Der Pfarrer hält seine Rede, doch ich höre kaum zu. Die Menschen um mich herum, weinen oder starren stumm vor sich hin. Alle umklammern ihre Regenschirme, als würden sie tief fallen, wenn sie loslassen würden. Mehrere Verwandte sind gekommen, seine Freunde und einige von der Uni. Ich habe meine Arme eng um meinen Körper geschlungen. Der Regen prasselt auf das Grab und den Sarg hinab. Ethan hält einen großen Regenschirm über uns beide. Ich habe das Gefühl, als würde mich die Erde mit in das Grab ziehen und mich einhüllen.

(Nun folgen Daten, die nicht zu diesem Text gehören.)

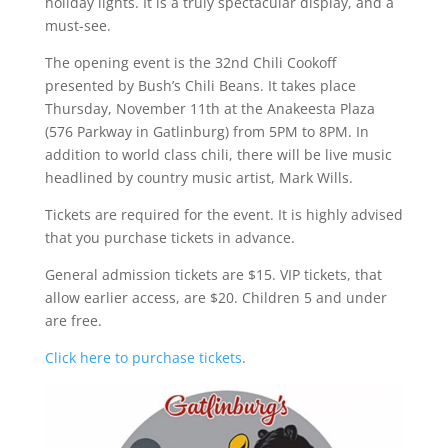
holiday lights. It is a truly spectacular display, and a
must-see.
The opening event is the 32nd Chili Cookoff
presented by Bush’s Chili Beans. It takes place
Thursday, November 11th at the Anakeesta Plaza
(576 Parkway in Gatlinburg) from 5PM to 8PM. In
addition to world class chili, there will be live music
headlined by country music artist, Mark Wills.
Tickets are required for the event. It is highly advised
that you purchase tickets in advance.
General admission tickets are $15. VIP tickets, that
allow earlier access, are $20. Children 5 and under
are free.
Click here to purchase tickets
.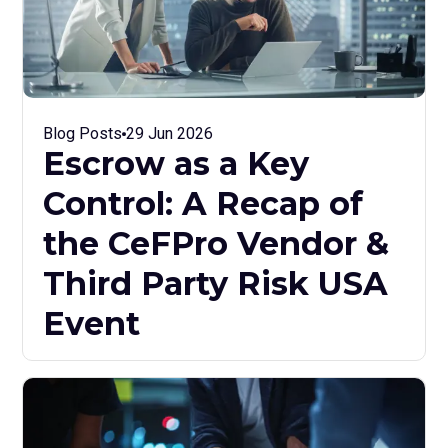
Blog Posts
29 Jun 2026
Escrow as a Key
Control: A Recap of
the CeFPro Vendor &
Third Party Risk USA
Event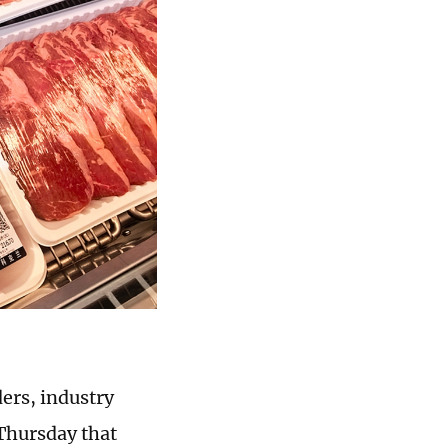
ders, industry
 Thursday that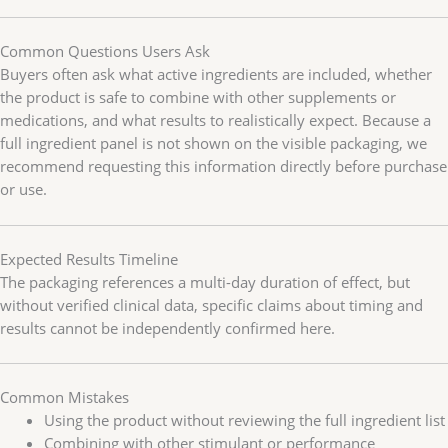
Common Questions Users Ask
Buyers often ask what active ingredients are included, whether
the product is safe to combine with other supplements or
medications, and what results to realistically expect. Because a
full ingredient panel is not shown on the visible packaging, we
recommend requesting this information directly before purchase
or use.
Expected Results Timeline
The packaging references a multi-day duration of effect, but
without verified clinical data, specific claims about timing and
results cannot be independently confirmed here.
Common Mistakes
Using the product without reviewing the full ingredient list
Combining with other stimulant or performance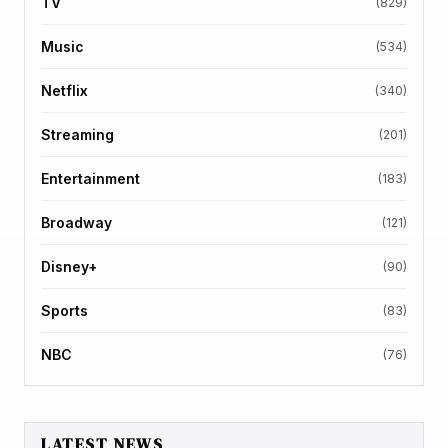
TV
(829)
Music
(534)
Netflix
(340)
Streaming
(201)
Entertainment
(183)
Broadway
(121)
Disney+
(90)
Sports
(83)
NBC
(76)
LATEST NEWS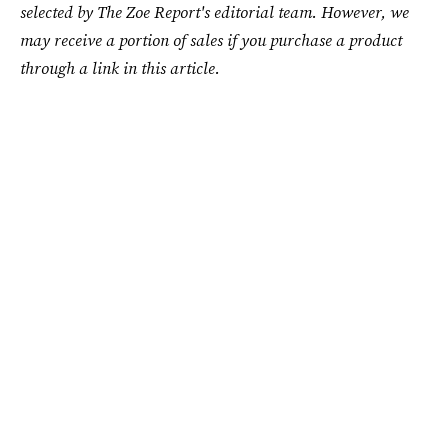
selected by The Zoe Report's editorial team. However, we
may receive a portion of sales if you purchase a product
through a link in this article.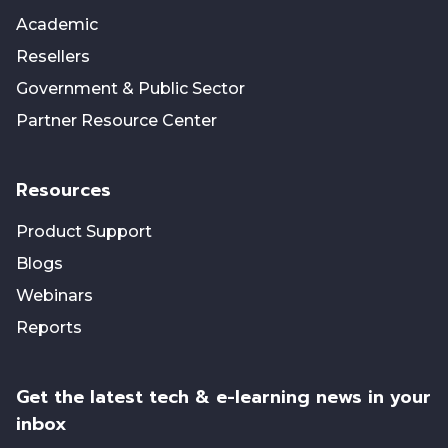
Academic
Resellers
Government & Public Sector
Partner Resource Center
Resources
Product Support
Blogs
Webinars
Reports
Get the latest tech & e-learning news in your
inbox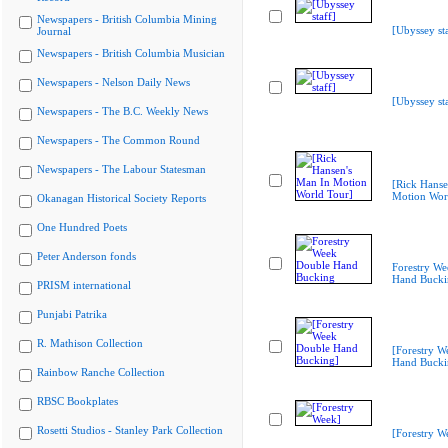
Newspapers - British Columbia Mining
[Ubyssey sta
Journal
Newspapers - British Columbia Musician
Newspapers - Nelson Daily News
[Ubyssey sta
Newspapers - The B.C. Weekly News
Newspapers - The Common Round
Newspapers - The Labour Statesman
[Rick Hanse
Motion Wor
Okanagan Historical Society Reports
One Hundred Poets
Peter Anderson fonds
Forestry W
Hand Bucki
PRISM international
Punjabi Patrika
R. Mathison Collection
[Forestry W
Hand Bucki
Rainbow Ranche Collection
RBSC Bookplates
Rosetti Studios - Stanley Park Collection
[Forestry W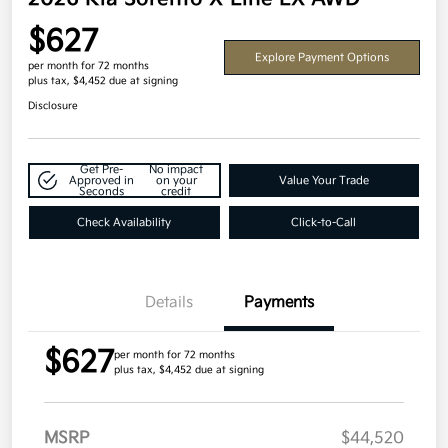
$627
Explore Payment Options
per month for 72 months
plus tax, $4,452 due at signing
Disclosure
Get Pre-
No impact
Approved in
on your
Value Your Trade
Seconds
credit
Check Availability
Click-to-Call
Details
Payments
$627
per month for 72 months
plus tax, $4,452 due at signing
MSRP
$44,520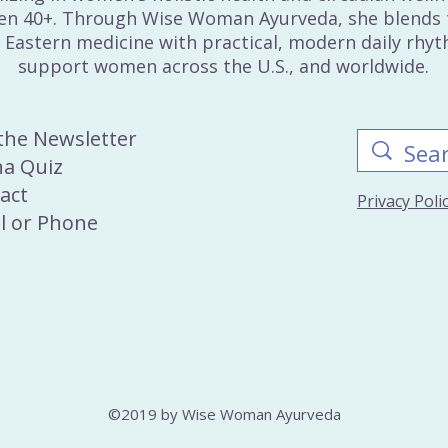
n 40+. Through Wise Woman Ayurveda, she blends 
 Eastern medicine with practical, modern daily rhy
support women across the U.S., and worldwide.
 the Newsletter
a Quiz
act
Privacy Pol
l
or
Phone
©2019 by Wise Woman Ayurveda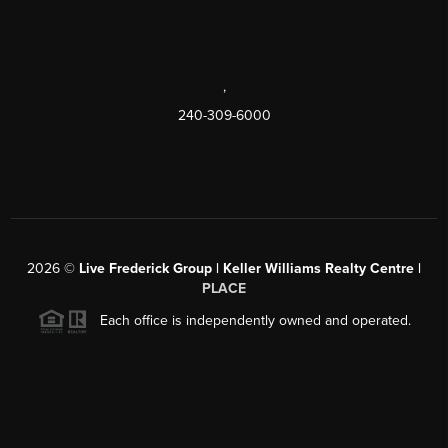
,
240-309-6000
2026
©
Live Frederick Group | Keller Williams Realty Centre |
PLACE
Each office is independently owned and operated.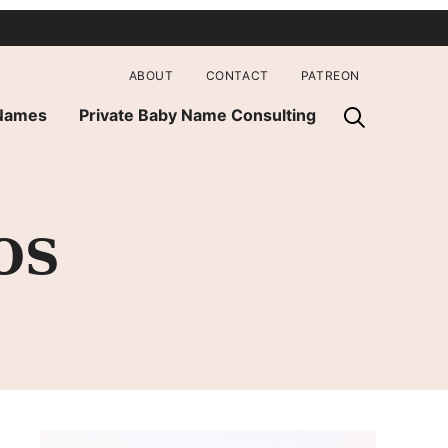
ABOUT
CONTACT
PATREON
 Names
Private Baby Name Consulting
OS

Meine Augen brennen und ein Tränenschleier, lässt mich alles nur verschwommen sehen. Ich fühle mich, wie unter einer Glaskuppel, abgeschnitten von dem Rest, der Welt. Ich werde nie wieder zu Finn ins Bett kriechen können, wenn ich nicht alleine sein möchte. Nie mehr werde ich sein Lachen hören. Niemals wird er mehr in der Küche stehen und für uns kochen. Meine Tränen verlassen meine Augen. Unaufhaltsam laufen sie mir über meine Wangen. Träne für Träne, bahnt sich ihren Weg, über mein Gesicht.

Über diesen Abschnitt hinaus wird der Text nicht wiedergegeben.